SGK Başkanlığı … SGM Müdürlüğü’nün davalı … Şti. de çalışanlara ilişkin listede … isimli bir çalışanın bulunduğu tespit edilmiştir. Davalı şirketin 2020 yılı Yevmiye defterinin incelenmesi sonucunda; davalı şirketin dava dışı … Taahhüt ile ilgili olarak yevmiye defterinde aşağıdaki şekilde kayıt bulunduğu tespit edildiğini, 23.12.2020 tarihinde; … 190.906,29 TL, Hesaplanan KDV 29.121,28 TL satışlar 161.785,01 TL davalı vekilinden yukarıdaki yevmiye kaydına ilişkin fatura ve belgeler talep edilmiş ancak davalı vekili talepten 15 gün geçmiş olmasına rağmen ibraz etmediğini, bunun üzerine davalı vekilinin telefonuna ibraz edilmediği bildirildiğini, davalı vekili müvekkilinin yurtdışında olduğundan evrakları sunamadıklarını bildirildiği” bildirilmiştir.
Bilirkişi raporu dosya kapsamına uygun ve denetime elverişli bulunmuştur.
Tüm dosya kapsamı birlikte değerlendirildiğinde; dava, taraflar arasındaki ticari ilişki kapsamında fatura alacağından kaynaklı alacağının tahsili istemiyle başlatılan icra takibine davalının itirazının iptali istemine ilişkindir.
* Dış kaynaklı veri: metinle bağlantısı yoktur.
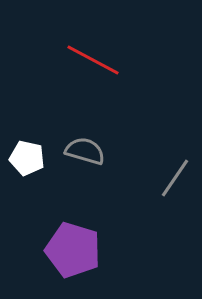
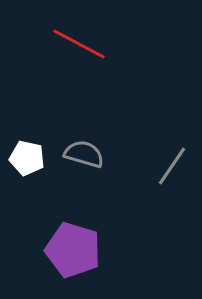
red line: moved 14 px left, 16 px up
gray semicircle: moved 1 px left, 3 px down
gray line: moved 3 px left, 12 px up
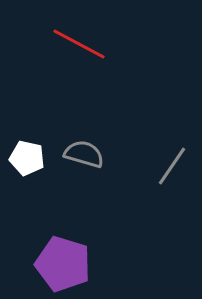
purple pentagon: moved 10 px left, 14 px down
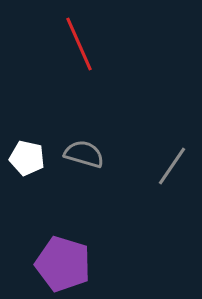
red line: rotated 38 degrees clockwise
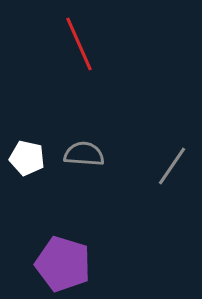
gray semicircle: rotated 12 degrees counterclockwise
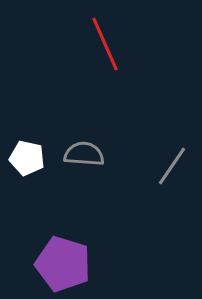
red line: moved 26 px right
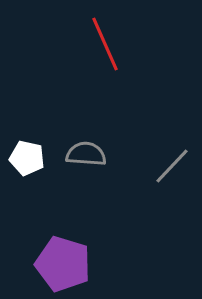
gray semicircle: moved 2 px right
gray line: rotated 9 degrees clockwise
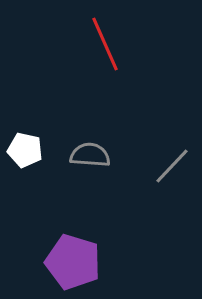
gray semicircle: moved 4 px right, 1 px down
white pentagon: moved 2 px left, 8 px up
purple pentagon: moved 10 px right, 2 px up
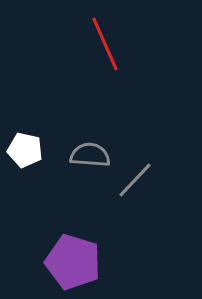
gray line: moved 37 px left, 14 px down
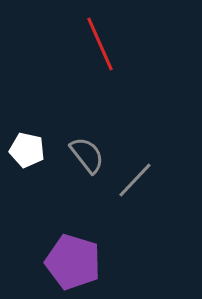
red line: moved 5 px left
white pentagon: moved 2 px right
gray semicircle: moved 3 px left; rotated 48 degrees clockwise
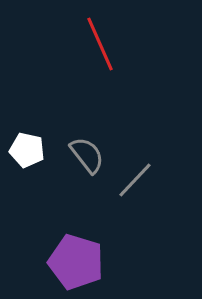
purple pentagon: moved 3 px right
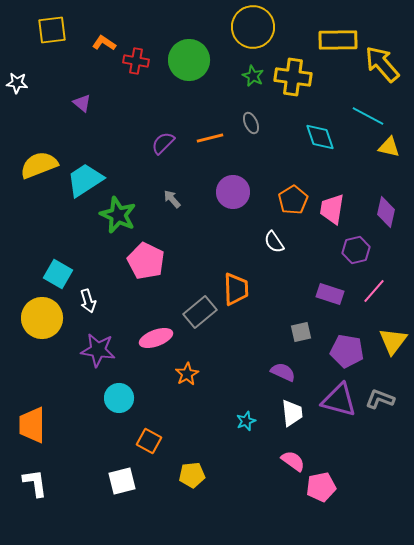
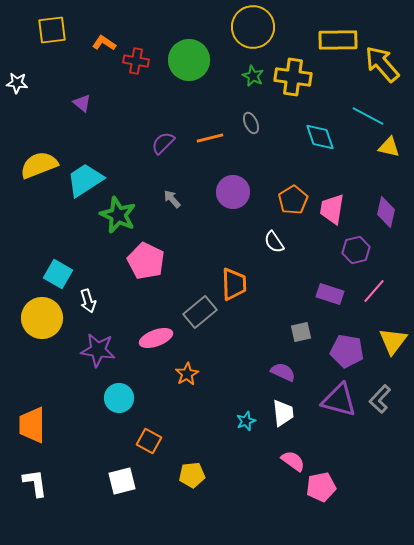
orange trapezoid at (236, 289): moved 2 px left, 5 px up
gray L-shape at (380, 399): rotated 68 degrees counterclockwise
white trapezoid at (292, 413): moved 9 px left
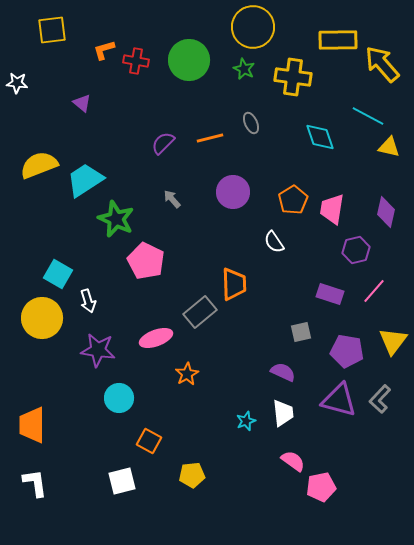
orange L-shape at (104, 43): moved 7 px down; rotated 50 degrees counterclockwise
green star at (253, 76): moved 9 px left, 7 px up
green star at (118, 215): moved 2 px left, 4 px down
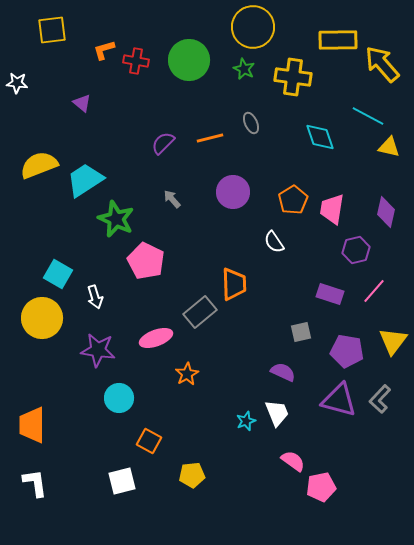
white arrow at (88, 301): moved 7 px right, 4 px up
white trapezoid at (283, 413): moved 6 px left; rotated 16 degrees counterclockwise
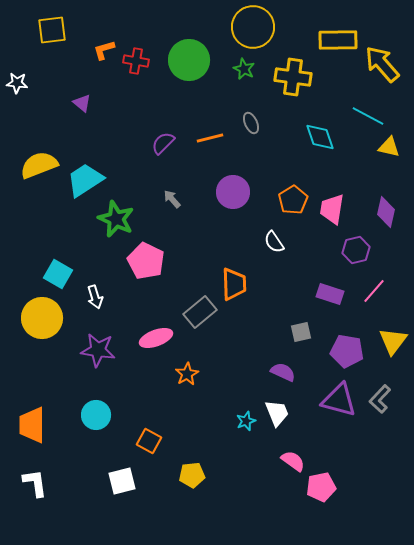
cyan circle at (119, 398): moved 23 px left, 17 px down
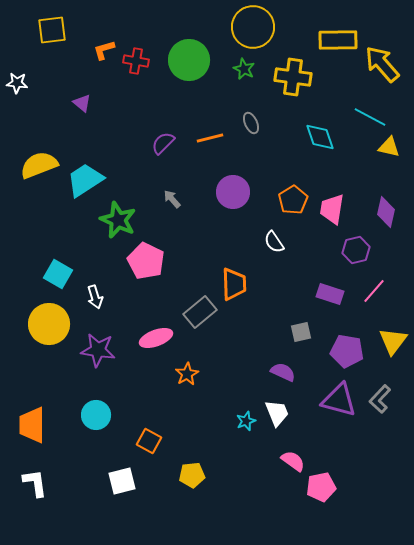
cyan line at (368, 116): moved 2 px right, 1 px down
green star at (116, 219): moved 2 px right, 1 px down
yellow circle at (42, 318): moved 7 px right, 6 px down
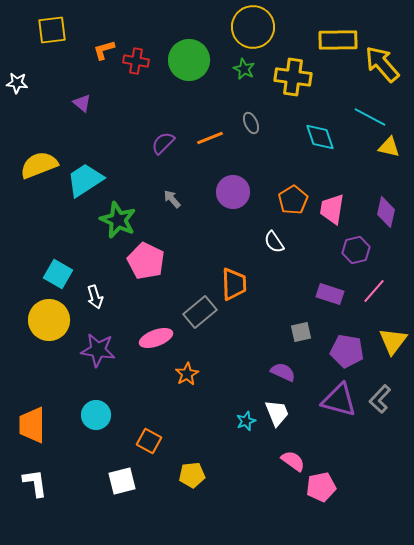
orange line at (210, 138): rotated 8 degrees counterclockwise
yellow circle at (49, 324): moved 4 px up
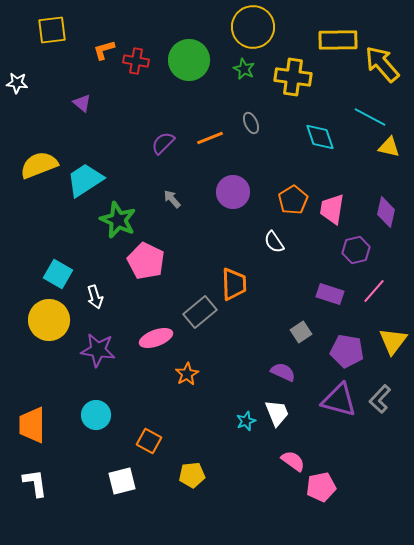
gray square at (301, 332): rotated 20 degrees counterclockwise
Kanunda aksine özel bir düzenleme olmadıkça; taraflardan her biri, hakkını dayandırdığı olguların varlığını ispatla yükümlü (TMK 6), diğer bir ifadeyle, iddia edilen vakıaya bağlanan hukuki sonuçtan kendi lehine hak çıkaran taraf ispat yükü altında (HMK 190) olup, bu temel kuralların da sonucu olarak herkes iddiasını ispat etmekle yükümlüdür. İspat yükü kendisinde olmayan diğer taraf da ispat yükünü taşıyan tarafın iddiasının doğru olmadığı hakkında delil sunabilir. Karşı ispat faaliyeti için delil sunan taraf, ispat yükünü üzerine almış sayılmaz (HMK 191). Eldeki davada ispat yükü icra takibine konu faturalardaki ürünlerin davalıya teslim edildiğini iddia eden davacı üzerindedir. Davacı taraf davaya konu faturalara konu alacağını, dava değeri de değerlendirilerek HMK’nın 200/1 maddesi gereğince yazılı delillerle ispat etmelidir.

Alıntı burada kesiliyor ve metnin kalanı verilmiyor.